Motorsportausstellung im Alfa Romeo Museo Storico in Arese

Die Motorsportausstellung ist das Highlight im Alfa Romeo Museo Storico in Arese.

(Foto: Sebastian Hofmann)

Vor vier Jahren schloss das Museo Storico von Alfa Romeo in Arese - ein Zeichen für den Niedergang der Marke. Jetzt gibt es ein neues Museum. Es fasziniert nicht nur Alfisti.

Schön ist anders. Von Norden her führt die Autobahn 13 achtspurig und breit wie ein zäher Fluss auf Mailand zu. Bleiernes Licht lässt die Konturen verschwimmen. Aber sehen will man die Industriebrachen keine 20 Kilometer vor der oberitalienischen Metropole sowieso nicht wirklich. Und hier soll die legendäre Marke Alfa Romeo wieder auferstehen? Kaum zu glauben. Trotzdem muss es hier irgendwo sein. "Nehmen Sie die Ausfahrt Lainate", hatten die freundlichen Herrn von Alfa Romeo Deutschland in Frankfurt/Main geraten, "dann ist es nicht mehr weit bis zum neuen Museo Storico in Arese."

Doch selbst als wir vor der Pforte des weitläufigen Geländes in der Viale Alfa Romeo stehen, wähnt man sich im Nirgendwo. Viel Beton, hohe Mauern, dürre Masten mit Scheinwerferbatterien: Charme eines Internierungslagers. Und doch zögert der Mann am Schlagbaum keinen Augenblick. "Museo Storico? Si, si, rechts fahren, dort parken." Man spricht Deutsch. Wenigstens das.

Alfa Romeo Museo Storico in Arese

Das neue Alfa-Museum in Bildern

Ein Gebäude unter Denkmalschutz

Dabei ist Alfa Romeo ohne Arese tatsächlich nicht zu denken. Von 1963 an wurde hier unter anderem die erfolgreiche Giulia gefertigt, weil die Fabrik in Portello aus allen Nähten platzte. Doch nach der Schließung 2005 wurde die Anlagein Arese, einst zweieinhalb Millionen Quadratmeter groß, eine Beute des schleichenden Verfalls. 2011 machte auch das Museum dicht. Seit 1976 hatte es die an Höhepunkten wahrlich nicht arme, mehr als hundertjährige Geschichte der Marke dokumentiert.

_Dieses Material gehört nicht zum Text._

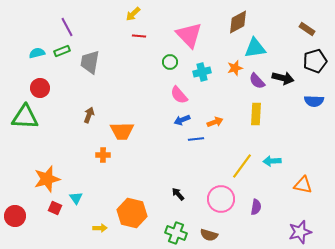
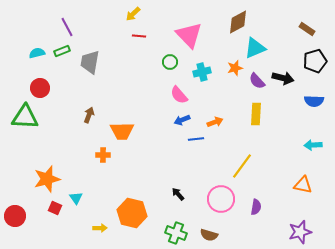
cyan triangle at (255, 48): rotated 15 degrees counterclockwise
cyan arrow at (272, 161): moved 41 px right, 16 px up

Die Wiedergeburt des Museo Storico eifte nun im Verborgenen. Während die Alfisti in aller Welt noch Krokodilstränen über den Niedergang ihrer Herzensmarke unter dem kühlen Fiat-Chef Sergio Marchionne vergossen und mit einer Online-Protestaktion ihrem Unmut Luft machten, erhielt der Architekt Benedetto Camerana von Marchionne den Auftrag für ein neues Museum. 2013 war das. Und hatte einen entscheidenden Haken, wie sich herausstellen sollte: Das Gebäude, in dem einst die Verwaltung untergebracht war, steht unter Denkmalschutz.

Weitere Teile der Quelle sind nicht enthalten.